Do You Have This Killer and Not Know It?
Are you one of 47 million Americans who are affected by this health issue? If you are, you are also probably one of many who have never heard of Metabolic Syndrome prior to your doctor telling you that you have it.
Lack of public awareness about this is troubling because this is something that can be avoided and prevented. This is an emerging condition with many different risk factors, so it is vital that you learn more about this.
Statistics have suggested that metabolic syndrome may be one of the most prevalent diseases in our country today; and in Japan, it is already one of the country's primary health concerns.

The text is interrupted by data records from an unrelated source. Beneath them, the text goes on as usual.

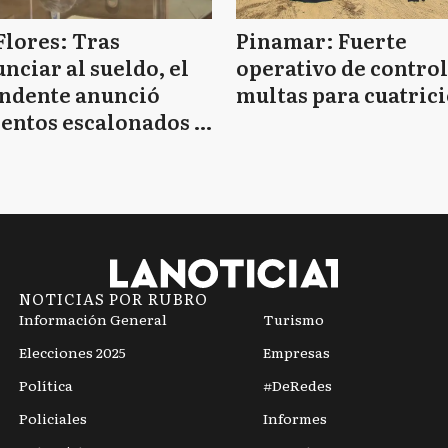
Flores: Tras
Pinamar: Fuerte
nciar al sueldo, el
operativo de control
endente anunció
multas para cuatrici
entos escalonados y
 de bono sin fecha
NOTICIAS POR RUBRO
Información General
Turismo
Elecciones 2025
Empresas
Política
#DeRedes
Policiales
Informes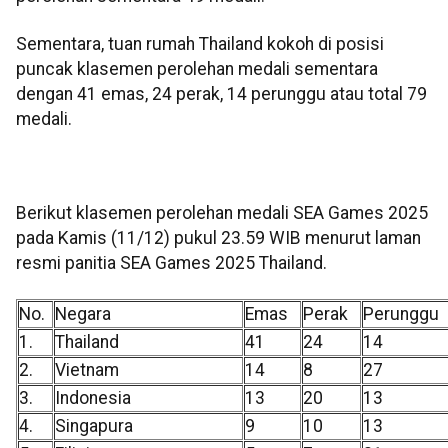
Sementara, tuan rumah Thailand kokoh di posisi
puncak klasemen perolehan medali sementara
dengan 41 emas, 24 perak, 14 perunggu atau total 79
medali.
Berikut klasemen perolehan medali SEA Games 2025
pada Kamis (11/12) pukul 23.59 WIB menurut laman
resmi panitia SEA Games 2025 Thailand.
No.
Negara
Emas
Perak
Perunggu
1.
Thailand
41
24
14
2.
Vietnam
14
8
27
3.
Indonesia
13
20
13
4.
Singapura
9
10
13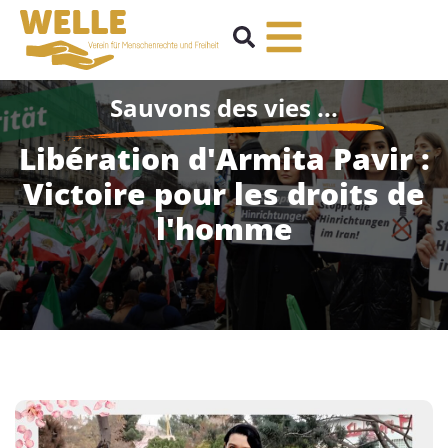
Sauvons des vies ...
Libération d'Armita Pavir :
Victoire pour les droits de
l'homme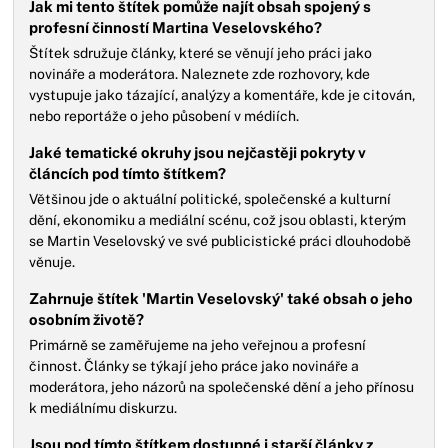
Jak mi tento štítek pomůže najít obsah spojený s
profesní činností Martina Veselovského?
Štítek sdružuje články, které se věnují jeho práci jako
novináře a moderátora. Naleznete zde rozhovory, kde
vystupuje jako tázající, analýzy a komentáře, kde je citován,
nebo reportáže o jeho působení v médiích.
Jaké tematické okruhy jsou nejčastěji pokryty v
článcích pod tímto štítkem?
Většinou jde o aktuální politické, společenské a kulturní
dění, ekonomiku a mediální scénu, což jsou oblasti, kterým
se Martin Veselovský ve své publicistické práci dlouhodobě
věnuje.
Zahrnuje štítek 'Martin Veselovský' také obsah o jeho
osobním životě?
Primárně se zaměřujeme na jeho veřejnou a profesní
činnost. Články se týkají jeho práce jako novináře a
moderátora, jeho názorů na společenské dění a jeho přínosu
k mediálnímu diskurzu.
Jsou pod tímto štítkem dostupné i starší články z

A third of Americans already have symptoms of this disease, and there are a third more that soon will be diagnosed with this as well.
According to the American Heart Association, metabolic syndrome is categorized as a group of metabolic risk factors that include:
* Abdominal obesity (excessive fat around the abdomen)
* Dyslipidemia (high triglycerides, low HDL cholesterol, and high LDL cholesterol)
* Elevated blood pressure
* Insulin resistance or glucose intolerance
* High C-reactive protein in the blood
Currently, there is a lot of research being conducted and developments to help combat this disease. A study at Tufts University recently indicated that Vitamin C and Vitamin E deficiencies might be partly to blame for this syndrome. The study, though, showed that it was more prevalent in those who were overweight.
I don't know that I am jumping on this deficiency bandwagon just yet, because we do know that increased abdominal fat leads to insulin resistance and glucose intolerance. That has been well documented already.
It really comes down to losing excess fat and increasing your exercise level. These two things alone have the biggest impact on whether or not you end up with metabolic syndrome. They are also powerful actions you can take to reduce the effects of metabolic syndrome if you have already been diagnosed with it.
One of the keys is boosting your metabolism through thermogenesis. When you are able to boost your metabolism, you then trigger the breakdown of fat and you burn more calories.
When you lose fat, you have less abdominal fat, you lower your blood pressure and you may even improve insulin sensitivity. If you use strength training workouts and other higher intensity workouts to boost your metabolism, your HDL cholesterol will increase and you again may also improve your insulin sensitivity.
Losing as little as 5-10 percent of your body weight can reduce blood pressure according to the American Heart Association. Not to mention if you change your eating habits and get rid of the extra simple carbs like potatoes, rice, and extra sugars, your triglycerides will be lower.
Simple changes like this can improve most of the causes of metabolic syndrome and keep you from being affected by this, and the eventual diabetes diagnosis.
If you are one of the 47 million Americans already affected by this, then you obviously know that you need to make these changes right now. If you are overweight and have not been officially diagnosed with this disease yet, then it is just a matter of time before you are.
Make the decision now to improve these risk factors by eating more lean protein and less simple carbs and sugars, and doing strength training and exercise with higher intensity to burn more calories and create new lean muscle. Finally, and most importantly, lose weight as this will start to correct many of these risk factors immediately.